Hausdorff believed that these two theorems could be demonstrated only by means of transfinite ordinals [1927, 173], [...] however, Hausdorff was mistaken, since Kuratowski had demonstrated one such principle, by using the Axiom but no ordinals, in the style of Zermelo's second proof of the Well-Ordering Theorem.

[page 223] topologist R.L. Moore, [in 1932] published a volume on the foundations of point-set topology, and based his treatment on postulates containing the undefined terms "point" and "region." At the beginning of his book he discussed the Axiom of Choice, stated as Zermelo had done in 1908, which Moore included "among the fundamental propositions of the logic of classes". Much later in his book, he established a theorem which was in effect a minimal principle [1932,84]:

(4.4.5) Suppose $G$ is a [non-empty] family of sets. If, for every subcollection $H$ of $G$ ordered by inclusion, there is some $A$ in $G$ such that $A \subseteq B$ for every $B$ in $H$, then some member $M$ of $G$ has no proper subset in $G$ [i.e., $M$ is $\subseteq$-minimal].

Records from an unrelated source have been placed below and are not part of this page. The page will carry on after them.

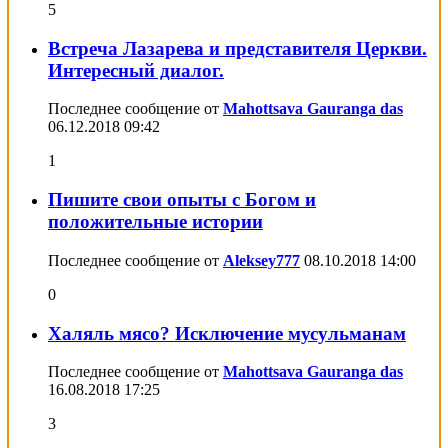
5
Встреча Лазарева и представителя Церкви.
Интересный диалог.
Последнее сообщение от
Mahottsava Gauranga das
06.12.2018
09:42
1
Пишите свои опыты с Богом и
положительные истории
Последнее сообщение от
Aleksey777
08.10.2018
14:00
0
Халяль мясо? Исключение мусульманам
Последнее сообщение от
Mahottsava Gauranga das
16.08.2018
17:25
3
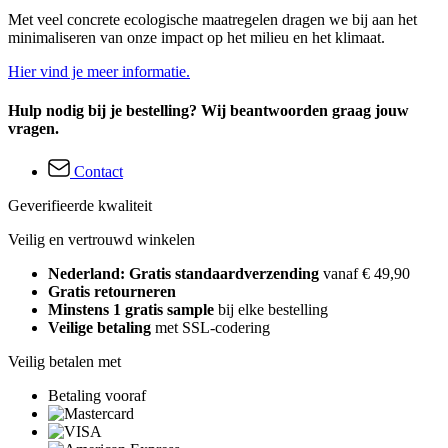
Met veel concrete ecologische maatregelen dragen we bij aan het
minimaliseren van onze impact op het milieu en het klimaat.
Hier vind je meer informatie.
Hulp nodig bij je bestelling? Wij beantwoorden graag jouw
vragen.
Contact
Geverifieerde kwaliteit
Veilig en vertrouwd winkelen
Nederland: Gratis standaardverzending
vanaf € 49,90
Gratis retourneren
Minstens 1 gratis sample
bij elke bestelling
Veilige betaling
met SSL-codering
Veilig betalen met
Betaling vooraf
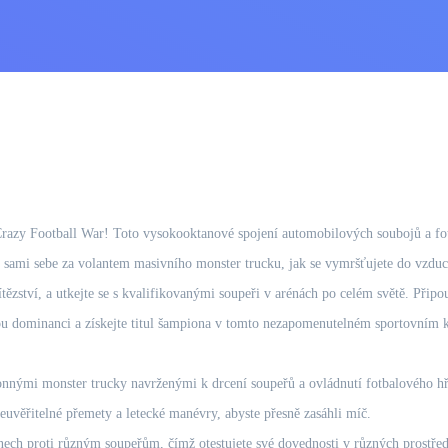
e Crazy Football War! Toto vysokooktanové spojení automobilových soubojů a fo
si sami sebe za volantem masivního monster trucku, jak se vymršťujete do vzduch
ítězství, a utkejte se s kvalifikovanými soupeři v arénách po celém světě. Připou
ou dominanci a získejte titul šampiona v tomto nezapomenutelném sportovním k
nými monster trucky navrženými k drcení soupeřů a ovládnutí fotbalového hři
uvěřitelné přemety a letecké manévry, abyste přesně zasáhli míč.
onech proti různým soupeřům, čímž otestujete své dovednosti v různých prostřed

However, he did not go on to obtain any consequences of (4.4.5), which he had deduced from the Well-Ordering Theorem.

Finally, Zorn's Lemma, the maximal principle which has become the most widely known and about whose origins we are the best informed, was published in 1935:

(4.4.6) If $A$ is a family of sets such that the union of every chain $B \subseteq AB$ is in $A$, then there is a member $C$ of $A$ which is not a proper subset of any member of $A$ [i.e., $C$ is $\subseteq$-maximal].

In contrast to the mathematicians discussed thus far, Max Zorn did not regard (4.4.6) as a theorem but as an axiom. He named it the "maximum principle" and earnestly hoped that it would supersede the Well-Ordering Theorem in abstract algebra. [...] Evidently Zorn was not acquainted with previous maximal principles. Many years later he acknowledged having read [Kuratowski 1922] but claimed not to have noticed any maximal principle there. Nevertheless, we may wonder whether Kuratowski influenced Zorn (as Hausdorff might well have influenced Bochner) in a subliminal way.

What were the beginnings of Zorn's principle? According to his later reminiscences, he first formulated it at Hamburg in 1933, where Claude Chevalley and Emil Artin then took it up as well. Indeed, when Zorn applied it to obtain representatives from certain equivalence classes on a group, Artin recognized that Zorn's principle yields the Axiom of Choice. By late in 1934, Zorn's principle had found users in the United States who dubbed it Zorn's Lemma. In October, when Zorn lectured on his principle to the American Mathematical Society in New York, Solomon Lefschetz recommmended that Zorn publish his result. The paper appeared the following year.